The Tin Drum Meets the Tin Badge How a classic 1979 film suddenly turned into child porn | Reason.com
There are two main problems here:
1) Too many people equate nudity with sex – they are not the same thing at all.
2) Too many people assume children to be the objects of adult sexual desire.
These are relatively recent paranoias as you have said. The article refers to “The Blue Lagoon” as containing “under-age actors engaging in sexual activities”. I have watched this film and can only recall one scene in which the child actors ‘skinny dip’. Since when has skinny-dipping been a sexual activity? Nudity does not equal sex!

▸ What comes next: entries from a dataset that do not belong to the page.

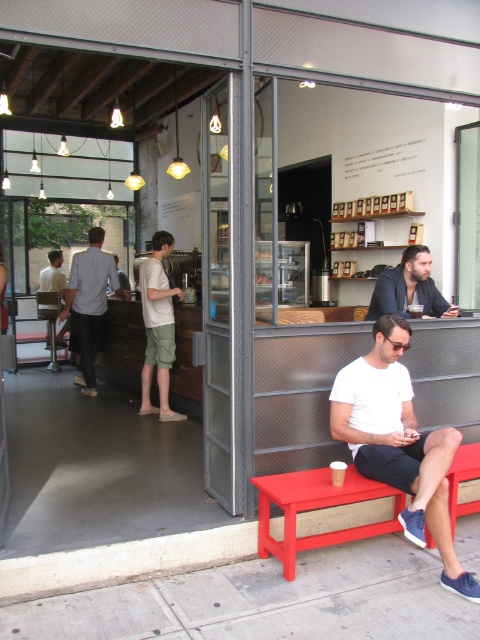 Question: Among these points, which one is farthest from the camera?

Choices:
 (A) (431, 541)
 (B) (369, 310)
 (C) (96, 301)

Answer: (C)

Question: Does white matte shirt at center come behind light blue shirt at center?

Choices:
 (A) yes
 (B) no

Answer: (B)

Most adults, if not brainwashed into thinking otherwise, view children as innocent and charming (when they are behaving themselves!), they do not view them as ‘sexual objects’. A very very tiny minority suffer from this affliction and we call them paedophiles. I sometimes wonder if the current assumption that all adults harbour sexual desires for children, that they will be unable to control if they see a naked child, isn’t actually convincing some otherwise normal adults into feeling this way!
Certainly the present level of paranoia is preventing sensible judgements of what is child pornography and what is an innocent photo of your kids having fun in the bath.
The innocent photo of the child on the beach becomes child porn, by definition, when in a collected by a guy who seems to have undue interest in little kids in these photos, if the collection seems to be motivated not by general naturism interests but prurient interests.
So child porn depends on the context. Regular department store linguerie catalogues become child porn this way. See my post on Copine Scale.
Of course, if the guy actually knows the kid and could stalk the kid, then this is creepy and I see there could be a problem.
Now if he lives on another continent and that picture collection helps him to get his rocks off and to keep his hands off real kids, then that collection is probably a good thing.
Maybe child porn should be illegal if he lives less then 1000 miles away from the child?
I really appreciate true concerns for children’s safety. But whatever does not serve the child’s safety should not unduly restrict freedom.
If the photo is 20 years old and the now grown up adult is no more in danger, that could be another criterion.